Hilton Loses Ruling on His Father’s Will : Decision on Option Price of Hotel Firm’s Shares Could Give $300 Million to Charity

Times Staff Writer

In a decision that could be worth more than $300 million to charity, a Los Angeles County Superior Court judge ruled Friday that the Conrad N. Hilton Foundation is entitled to receive a block of 27.4% of the shares of Hilton Hotels, representing a controlling stake in the company.

Judge Robert I. Weil denied the claim of Barron Hilton, son of Conrad and chief executive of the Beverly Hills-based hotel chain, that he is entitled to buy the stock under an option in the late hotelier’s will.

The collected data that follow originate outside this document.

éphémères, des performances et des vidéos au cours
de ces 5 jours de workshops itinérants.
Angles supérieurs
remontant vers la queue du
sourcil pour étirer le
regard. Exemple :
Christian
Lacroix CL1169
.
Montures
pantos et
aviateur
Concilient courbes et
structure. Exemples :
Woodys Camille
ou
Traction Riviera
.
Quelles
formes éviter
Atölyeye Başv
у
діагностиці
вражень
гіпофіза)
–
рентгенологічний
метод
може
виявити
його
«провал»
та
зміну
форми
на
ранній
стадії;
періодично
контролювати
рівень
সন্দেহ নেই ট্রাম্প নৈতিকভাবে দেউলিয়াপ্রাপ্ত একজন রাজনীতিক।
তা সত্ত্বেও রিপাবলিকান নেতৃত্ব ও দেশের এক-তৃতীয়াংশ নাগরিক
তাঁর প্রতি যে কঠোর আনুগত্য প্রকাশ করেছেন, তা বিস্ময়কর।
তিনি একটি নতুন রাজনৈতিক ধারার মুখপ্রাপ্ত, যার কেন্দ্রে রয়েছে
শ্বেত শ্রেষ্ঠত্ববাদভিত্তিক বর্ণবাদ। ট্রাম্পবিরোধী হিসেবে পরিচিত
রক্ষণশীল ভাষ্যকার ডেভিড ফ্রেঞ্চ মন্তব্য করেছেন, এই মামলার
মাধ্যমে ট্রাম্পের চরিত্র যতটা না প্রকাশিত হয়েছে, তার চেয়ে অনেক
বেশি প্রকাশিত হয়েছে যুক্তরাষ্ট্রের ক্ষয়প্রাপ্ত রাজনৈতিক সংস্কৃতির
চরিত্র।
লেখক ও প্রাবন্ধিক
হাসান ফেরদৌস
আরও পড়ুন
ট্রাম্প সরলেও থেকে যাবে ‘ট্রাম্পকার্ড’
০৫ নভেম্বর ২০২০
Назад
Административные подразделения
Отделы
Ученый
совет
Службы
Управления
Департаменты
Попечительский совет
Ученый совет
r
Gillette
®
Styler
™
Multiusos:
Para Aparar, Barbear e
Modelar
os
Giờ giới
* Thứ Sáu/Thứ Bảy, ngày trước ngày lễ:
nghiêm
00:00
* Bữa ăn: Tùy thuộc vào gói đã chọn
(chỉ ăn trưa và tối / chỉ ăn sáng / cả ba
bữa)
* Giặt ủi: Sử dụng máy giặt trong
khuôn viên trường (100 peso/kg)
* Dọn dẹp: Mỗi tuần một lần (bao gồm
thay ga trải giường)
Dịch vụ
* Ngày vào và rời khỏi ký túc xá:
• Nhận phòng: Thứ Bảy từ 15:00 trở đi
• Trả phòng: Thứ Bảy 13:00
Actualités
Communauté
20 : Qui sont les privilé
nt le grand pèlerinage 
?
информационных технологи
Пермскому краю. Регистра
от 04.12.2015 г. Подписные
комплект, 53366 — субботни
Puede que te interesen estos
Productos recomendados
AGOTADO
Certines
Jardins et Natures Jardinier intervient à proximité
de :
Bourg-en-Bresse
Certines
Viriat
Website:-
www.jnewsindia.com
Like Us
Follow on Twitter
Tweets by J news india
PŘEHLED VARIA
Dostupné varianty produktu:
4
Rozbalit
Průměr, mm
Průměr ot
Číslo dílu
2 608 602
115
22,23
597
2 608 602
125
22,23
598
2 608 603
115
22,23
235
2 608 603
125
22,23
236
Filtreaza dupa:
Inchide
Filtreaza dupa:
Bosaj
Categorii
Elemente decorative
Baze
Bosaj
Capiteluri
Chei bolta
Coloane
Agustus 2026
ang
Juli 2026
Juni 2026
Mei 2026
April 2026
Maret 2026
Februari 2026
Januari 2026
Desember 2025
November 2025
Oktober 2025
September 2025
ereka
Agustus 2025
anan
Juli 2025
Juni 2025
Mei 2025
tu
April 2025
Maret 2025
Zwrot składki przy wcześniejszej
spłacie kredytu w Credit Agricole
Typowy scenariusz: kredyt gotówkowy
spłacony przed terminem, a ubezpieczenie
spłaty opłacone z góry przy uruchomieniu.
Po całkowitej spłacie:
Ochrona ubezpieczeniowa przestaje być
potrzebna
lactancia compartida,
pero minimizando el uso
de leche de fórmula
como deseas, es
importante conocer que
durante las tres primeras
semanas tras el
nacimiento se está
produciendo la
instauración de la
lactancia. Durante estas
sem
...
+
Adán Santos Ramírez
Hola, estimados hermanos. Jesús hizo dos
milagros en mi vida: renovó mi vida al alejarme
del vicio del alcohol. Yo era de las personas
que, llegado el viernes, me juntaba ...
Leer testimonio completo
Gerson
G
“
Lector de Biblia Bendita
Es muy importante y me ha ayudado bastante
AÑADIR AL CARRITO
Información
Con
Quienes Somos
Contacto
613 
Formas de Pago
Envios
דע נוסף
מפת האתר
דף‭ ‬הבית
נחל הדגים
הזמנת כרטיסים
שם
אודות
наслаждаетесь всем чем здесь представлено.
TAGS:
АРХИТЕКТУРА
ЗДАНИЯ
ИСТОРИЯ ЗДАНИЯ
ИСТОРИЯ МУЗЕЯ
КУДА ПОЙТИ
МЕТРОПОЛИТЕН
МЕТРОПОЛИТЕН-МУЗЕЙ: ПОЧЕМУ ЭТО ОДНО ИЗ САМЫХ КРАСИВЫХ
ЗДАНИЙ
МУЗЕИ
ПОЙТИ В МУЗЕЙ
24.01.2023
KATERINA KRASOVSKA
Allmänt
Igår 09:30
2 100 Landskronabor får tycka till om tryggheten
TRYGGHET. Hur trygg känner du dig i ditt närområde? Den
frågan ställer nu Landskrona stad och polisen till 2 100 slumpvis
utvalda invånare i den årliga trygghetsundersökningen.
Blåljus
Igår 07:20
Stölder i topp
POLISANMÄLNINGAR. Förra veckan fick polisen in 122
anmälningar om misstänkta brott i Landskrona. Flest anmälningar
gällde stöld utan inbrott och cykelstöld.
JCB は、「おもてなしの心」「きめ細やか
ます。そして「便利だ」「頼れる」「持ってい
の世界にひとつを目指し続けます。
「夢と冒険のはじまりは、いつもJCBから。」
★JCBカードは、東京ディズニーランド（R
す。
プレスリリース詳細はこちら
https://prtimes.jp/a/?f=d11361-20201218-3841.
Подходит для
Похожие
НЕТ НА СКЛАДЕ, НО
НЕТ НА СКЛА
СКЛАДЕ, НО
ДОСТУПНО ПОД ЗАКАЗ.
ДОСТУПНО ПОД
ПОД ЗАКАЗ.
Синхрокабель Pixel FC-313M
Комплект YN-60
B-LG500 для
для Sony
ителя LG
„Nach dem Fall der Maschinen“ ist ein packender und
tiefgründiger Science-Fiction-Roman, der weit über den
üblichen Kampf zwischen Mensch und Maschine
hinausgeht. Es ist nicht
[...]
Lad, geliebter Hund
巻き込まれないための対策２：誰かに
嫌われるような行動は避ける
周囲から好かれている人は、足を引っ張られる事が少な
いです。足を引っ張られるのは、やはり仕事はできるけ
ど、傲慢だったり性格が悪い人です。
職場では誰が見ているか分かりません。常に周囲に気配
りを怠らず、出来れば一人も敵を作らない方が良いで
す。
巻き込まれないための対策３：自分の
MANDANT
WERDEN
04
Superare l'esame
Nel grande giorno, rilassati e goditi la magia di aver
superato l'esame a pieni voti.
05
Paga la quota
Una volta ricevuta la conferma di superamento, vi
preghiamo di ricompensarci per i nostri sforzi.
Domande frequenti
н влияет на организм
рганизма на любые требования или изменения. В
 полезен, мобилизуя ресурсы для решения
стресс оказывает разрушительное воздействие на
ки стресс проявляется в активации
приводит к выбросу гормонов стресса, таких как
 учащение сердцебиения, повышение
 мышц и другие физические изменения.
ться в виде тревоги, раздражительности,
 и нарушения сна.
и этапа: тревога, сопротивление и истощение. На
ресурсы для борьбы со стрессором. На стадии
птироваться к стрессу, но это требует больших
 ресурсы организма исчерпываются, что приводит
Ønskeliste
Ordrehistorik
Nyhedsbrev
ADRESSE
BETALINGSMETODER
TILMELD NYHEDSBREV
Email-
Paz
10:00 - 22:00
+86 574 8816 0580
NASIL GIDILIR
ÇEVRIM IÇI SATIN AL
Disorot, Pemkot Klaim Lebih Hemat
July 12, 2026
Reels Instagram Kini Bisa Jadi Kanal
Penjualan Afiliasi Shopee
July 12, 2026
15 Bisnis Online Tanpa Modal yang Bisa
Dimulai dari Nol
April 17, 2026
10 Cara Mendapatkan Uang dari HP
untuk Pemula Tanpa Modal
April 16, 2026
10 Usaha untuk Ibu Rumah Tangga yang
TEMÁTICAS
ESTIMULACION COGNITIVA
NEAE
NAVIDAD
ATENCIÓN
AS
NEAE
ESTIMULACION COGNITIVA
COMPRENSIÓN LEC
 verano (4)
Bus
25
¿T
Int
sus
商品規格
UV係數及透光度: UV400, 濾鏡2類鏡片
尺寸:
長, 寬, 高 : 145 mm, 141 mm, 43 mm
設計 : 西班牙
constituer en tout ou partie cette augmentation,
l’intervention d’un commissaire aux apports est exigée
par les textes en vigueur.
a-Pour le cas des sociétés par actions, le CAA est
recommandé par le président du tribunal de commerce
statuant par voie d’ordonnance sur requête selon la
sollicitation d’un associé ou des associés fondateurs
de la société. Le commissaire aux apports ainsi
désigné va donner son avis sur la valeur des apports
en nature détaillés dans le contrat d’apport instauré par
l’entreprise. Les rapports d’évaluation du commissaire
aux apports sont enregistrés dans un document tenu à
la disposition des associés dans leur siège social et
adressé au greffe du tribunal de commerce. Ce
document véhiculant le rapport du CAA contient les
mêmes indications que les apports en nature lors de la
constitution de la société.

The stock’s market value has increased from about $140 million to about $500 million since Conrad N. Hilton died Jan. 3, 1979. Barron Hilton had claimed the right to buy all of the stock at its value at the time of his father’s death.

The foundation would reap all the increased value under Friday’s ruling, which came at the close of a three-week trial.


‘Shelter Little Children’

Conrad Hilton’s will left the bulk of the estate to the foundation. In what Weil called a “beautiful provision,” the will eloquently counseled its directors to relieve suffering, “shelter little children” and “give aid to their protectors and defenders, the (Catholic) Sisters”

For 80-year-old James Bates, executor of Conrad Hilton’s estate, the outcome was a victory after a dogged battle.

Until recently, it had pitted him and his attorney, Myron Harpole, against the president of the foundation itself, Donald H. Hubbs, who was also Barron Hilton’s attorney for some 30 years.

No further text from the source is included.